◆ **Your task**: Print, exactly as they stand, the lines below from the one that has "この製品の詳細については、" to the one that has "Du 27 juin au 12 juillet, Pyramides de Vidy.", inclusive, leaving out the pictures.

◆ **Source data**:
=-=-=-=-=

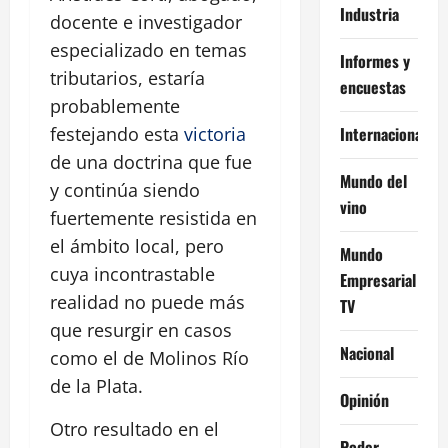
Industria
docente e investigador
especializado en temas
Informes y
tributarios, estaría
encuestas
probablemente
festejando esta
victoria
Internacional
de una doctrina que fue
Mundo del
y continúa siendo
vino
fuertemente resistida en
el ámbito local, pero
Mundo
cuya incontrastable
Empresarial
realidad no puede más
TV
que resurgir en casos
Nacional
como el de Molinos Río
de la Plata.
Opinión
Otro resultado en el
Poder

=-=-=-=-=

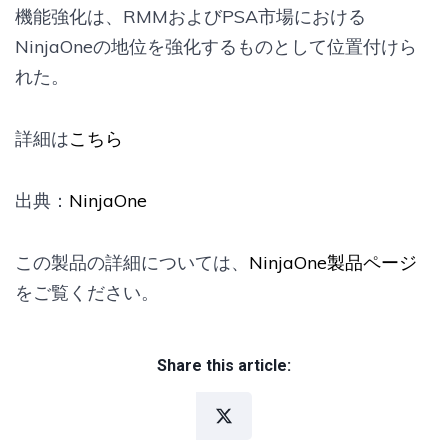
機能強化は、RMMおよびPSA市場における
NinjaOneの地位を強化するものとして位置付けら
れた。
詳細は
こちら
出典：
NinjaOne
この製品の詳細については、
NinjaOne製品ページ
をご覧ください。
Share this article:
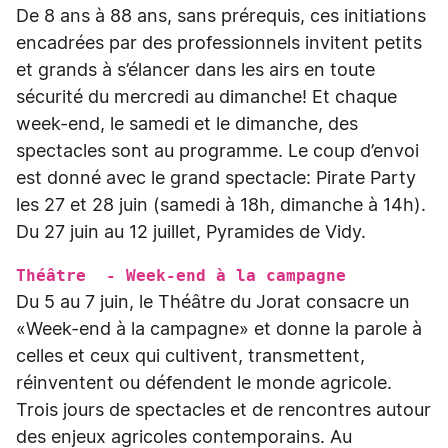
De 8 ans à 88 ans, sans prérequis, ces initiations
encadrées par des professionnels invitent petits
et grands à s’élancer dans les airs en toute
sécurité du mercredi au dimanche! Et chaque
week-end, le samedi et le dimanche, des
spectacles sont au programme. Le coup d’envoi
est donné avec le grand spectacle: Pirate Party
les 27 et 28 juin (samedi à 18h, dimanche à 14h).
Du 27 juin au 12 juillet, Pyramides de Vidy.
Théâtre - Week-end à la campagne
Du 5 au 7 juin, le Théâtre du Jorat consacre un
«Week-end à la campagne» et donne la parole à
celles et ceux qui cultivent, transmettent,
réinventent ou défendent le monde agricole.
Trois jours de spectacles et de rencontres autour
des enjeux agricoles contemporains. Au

=-=-=-=-=

◆ **Result**:
この製品の詳細については、
NinjaOne製品ページ
をご覧ください。
Share this article:
De 8 ans à 88 ans, sans prérequis, ces initiations
encadrées par des professionnels invitent petits
et grands à s’élancer dans les airs en toute
sécurité du mercredi au dimanche! Et chaque
week-end, le samedi et le dimanche, des
spectacles sont au programme. Le coup d’envoi
est donné avec le grand spectacle: Pirate Party
les 27 et 28 juin (samedi à 18h, dimanche à 14h).
Du 27 juin au 12 juillet, Pyramides de Vidy.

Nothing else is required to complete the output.